In big data scenarios, frequent fragmented writes can generate a large number of small files, which can severely degrade performance. Based on extensive production experience, Data Lake Compute (DLC) offers efficient, simple, and flexible data optimization capabilities to handle near-real-time scenarios with large data volumes.
Note:
1. In Upsert scenarios, a large number of small files and snapshots can be created. It’s important to configure data optimization before writing data to prevent the need for extensive resources to handle the backlog of small files later on.
2. Data optimization capabilities currently only support DLC native tables.
3. Currently, the data optimization capability is only supported for DLC native tables (Iceberg).
4. The first execution of a data optimization task may be slow, depending on the size of the existing data and the chosen engine resource specifications.
5. It is recommended to separate the data optimization engine from the business engine to avoid the situation where data optimization jobs and business jobs compete for resources, causing delays in business jobs.
Configuring Data Optimization via the DLC Console
Data optimization policies in DLC can be configured at the database, and data table levels. If no specific data optimization policy is set for a database or data table, it will inherit the policy from the upper-level. When configuring data optimization, users need to select an engine to execute the optimization tasks. If the user does not currently have a data engine, they can see Purchasing Dedicated Data Engine for purchase. DLC data governance supports both Spark SuperSQL and Spark job engines. Note:
1. Data optimization policies are only available for data catalogs, databases, and data tables with a connection type of DataLakeCatalog.
2. If a user chooses the Super SQL Spark job engine as the data optimization resource, DLC will create 1 to 2 optimization jobs on this engine.
3. It is recommended to properly enable scaling for all data optimization task engines.
Data catalog Configuration Steps
You can configure a data optimization policy for a data catalog through the data catalog editing capability.
1. Enter the Metadata Management module in the DLC console. Select and configure a data catalog with a connection type of DataLakeCatalog.
2. Click Data optimization. Once confirmed, the data optimization policy will automatically apply to the data catalog.

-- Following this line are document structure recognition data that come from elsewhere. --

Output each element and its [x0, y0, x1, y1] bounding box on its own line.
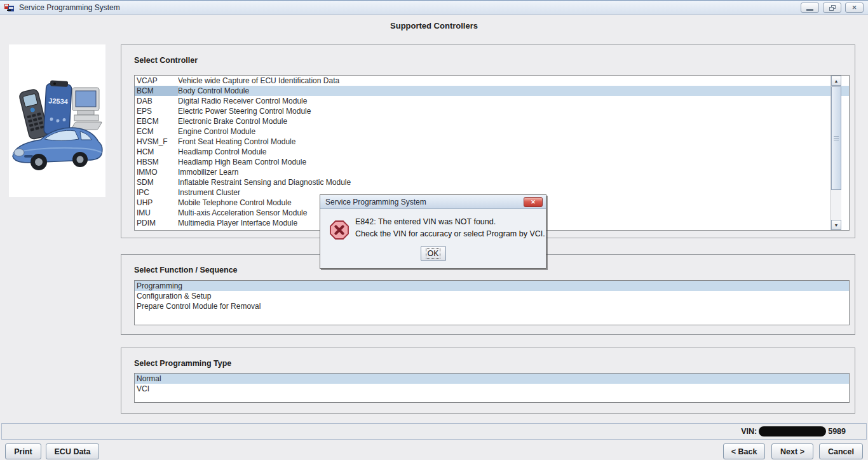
controller-name: Front Seat Heating Control Module [178, 137, 849, 147]
controller-name: Digital Radio Receiver Control Module [178, 96, 849, 106]
controller-name: Immobilizer Learn [178, 167, 849, 177]
function-label: Programming [135, 281, 849, 291]
vin-redaction-blob [759, 426, 826, 436]
ok-button-label: OK [426, 248, 440, 259]
controller-name: Electronic Brake Control Module [178, 116, 849, 126]
restore-icon [829, 5, 836, 11]
controller-code: EBCM [135, 116, 178, 126]
cancel-button[interactable]: Cancel [819, 443, 863, 459]
page-title: Supported Controllers [0, 21, 868, 30]
select-function-label: Select Function / Sequence [134, 266, 238, 274]
minimize-icon [806, 9, 813, 11]
controller-name: Engine Control Module [178, 126, 849, 137]
controller-scrollbar[interactable]: ▲ ▼ [831, 76, 841, 230]
vin-label: VIN: [741, 427, 757, 436]
controller-code: UHP [135, 198, 178, 208]
select-programming-type-group: Select Programming Type Normal VCI [121, 348, 855, 414]
scrollbar-thumb[interactable] [831, 86, 841, 190]
controller-row[interactable]: BCM Body Control Module [135, 86, 849, 96]
controller-row[interactable]: EBCM Electronic Brake Control Module [135, 116, 849, 126]
error-dialog: Service Programming System ✕ E842: The e… [320, 194, 546, 269]
controller-name: Headlamp High Beam Control Module [178, 157, 849, 167]
restore-button[interactable] [823, 3, 841, 13]
function-list[interactable]: Programming Configuration & Setup Prepar… [134, 280, 850, 325]
controller-code: IMU [135, 208, 178, 218]
j2534-car-image: J2534 [9, 44, 105, 197]
controller-code: ECM [135, 126, 178, 137]
scroll-up-icon: ▲ [834, 79, 839, 83]
window-titlebar: Service Programming System ✕ [0, 0, 868, 15]
svg-text:J2534: J2534 [48, 97, 69, 105]
controller-code: HCM [135, 147, 178, 157]
controller-code: HBSM [135, 157, 178, 167]
vin-content: VIN: 5989 [741, 424, 846, 439]
controller-row[interactable]: IMMO Immobilizer Learn [135, 167, 849, 177]
controller-code: SDM [135, 177, 178, 187]
controller-row[interactable]: SDM Inflatable Restraint Sensing and Dia… [135, 177, 849, 187]
controller-code: UPA [135, 228, 178, 231]
vehicle-programming-illustration: J2534 [9, 44, 105, 197]
function-row[interactable]: Programming [135, 281, 849, 291]
error-message-line1: E842: The entered VIN was NOT found. [355, 217, 496, 226]
ok-button[interactable]: OK [421, 246, 446, 261]
app-icon [4, 3, 15, 13]
function-label: Configuration & Setup [135, 291, 849, 301]
controller-code: IMMO [135, 167, 178, 177]
error-icon [330, 220, 349, 240]
controller-name: Vehicle wide Capture of ECU Identificati… [178, 76, 849, 86]
controller-code: HVSM_F [135, 137, 178, 147]
vin-visible-digits: 5989 [828, 427, 846, 436]
scroll-up-button[interactable]: ▲ [831, 76, 841, 86]
dialog-close-icon: ✕ [531, 199, 536, 205]
controller-code: BCM [135, 86, 178, 96]
ecu-data-button[interactable]: ECU Data [46, 443, 99, 459]
function-row[interactable]: Configuration & Setup [135, 291, 849, 301]
controller-row[interactable]: DAB Digital Radio Receiver Control Modul… [135, 96, 849, 106]
programming-type-list[interactable]: Normal VCI [134, 373, 850, 403]
controller-code: VCAP [135, 76, 178, 86]
scroll-down-button[interactable]: ▼ [831, 220, 841, 230]
close-button[interactable]: ✕ [845, 3, 864, 13]
print-button[interactable]: Print [5, 443, 41, 459]
error-dialog-body: E842: The entered VIN was NOT found. Che… [320, 209, 546, 269]
window-title: Service Programming System [19, 3, 120, 12]
controller-name: Inflatable Restraint Sensing and Diagnos… [178, 177, 849, 187]
select-controller-label: Select Controller [134, 56, 198, 65]
error-dialog-titlebar: Service Programming System ✕ [320, 195, 546, 209]
programming-type-label: VCI [135, 384, 849, 394]
function-label: Prepare Control Module for Removal [135, 301, 849, 311]
controller-code: EPS [135, 106, 178, 116]
window-controls: ✕ [801, 3, 864, 13]
minimize-button[interactable] [801, 3, 819, 13]
scroll-down-icon: ▼ [834, 223, 839, 227]
controller-row[interactable]: EPS Electric Power Steering Control Modu… [135, 106, 849, 116]
programming-type-row[interactable]: VCI [135, 384, 849, 394]
controller-name: Body Control Module [178, 86, 849, 96]
controller-row[interactable]: VCAP Vehicle wide Capture of ECU Identif… [135, 76, 849, 86]
error-dialog-title: Service Programming System [325, 198, 426, 206]
function-row[interactable]: Prepare Control Module for Removal [135, 301, 849, 311]
dialog-close-button[interactable]: ✕ [524, 197, 543, 207]
controller-code: PDIM [135, 218, 178, 228]
controller-row[interactable]: ECM Engine Control Module [135, 126, 849, 137]
controller-name: Headlamp Control Module [178, 147, 849, 157]
next-button[interactable]: Next > [771, 443, 813, 459]
programming-type-row[interactable]: Normal [135, 374, 849, 384]
close-icon: ✕ [852, 4, 857, 11]
select-programming-type-label: Select Programming Type [134, 359, 231, 368]
controller-name: Electric Power Steering Control Module [178, 106, 849, 116]
controller-code: IPC [135, 187, 178, 198]
error-message-line2: Check the VIN for accuracy or select Pro… [355, 229, 545, 238]
controller-row[interactable]: HBSM Headlamp High Beam Control Module [135, 157, 849, 167]
programming-type-label: Normal [135, 374, 849, 384]
controller-row[interactable]: HVSM_F Front Seat Heating Control Module [135, 137, 849, 147]
controller-row[interactable]: HCM Headlamp Control Module [135, 147, 849, 157]
scrollbar-grip-icon [834, 136, 839, 140]
controller-code: DAB [135, 96, 178, 106]
vin-bar: VIN: 5989 [1, 423, 867, 440]
back-button[interactable]: < Back [723, 443, 765, 459]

Database Configuration Steps
If you want to configure a data optimization policy for a specific database, you can use DLC's database editing feature to set up data optimization for that database.
1. Enter the Data Management module in the DLC console, and navigate to the Database page. Access the database list under DataLakeCatalog. 2. Open the Database page, click Data Optimization Configuration. Once confirmed, the data optimization policy will automatically apply to the database.
Data Table Configuration Steps
If you want to configure a data optimization policy for a specific data table, you can use DLC's data table editing feature to set up data optimization for that table.
1. Enter the Metadata Management module in the DLC console. In the database list, click to select a database. Enter the Data table list page and click Create native table. 2. Open the Create Native Table page, configure the corresponding optimization resources, and confirm. The data optimization policy will then automatically apply to that data table.
3. For already created tables, you can click Data Optimization Configuration to edit the existing data optimization policy for the data table.
Note:
When you create or edit a data table, the default display will show the data optimization policy inherited from the upper-level data table. To customize the data optimization policy, select Custom Configuration and configure the data optimization resources and policies.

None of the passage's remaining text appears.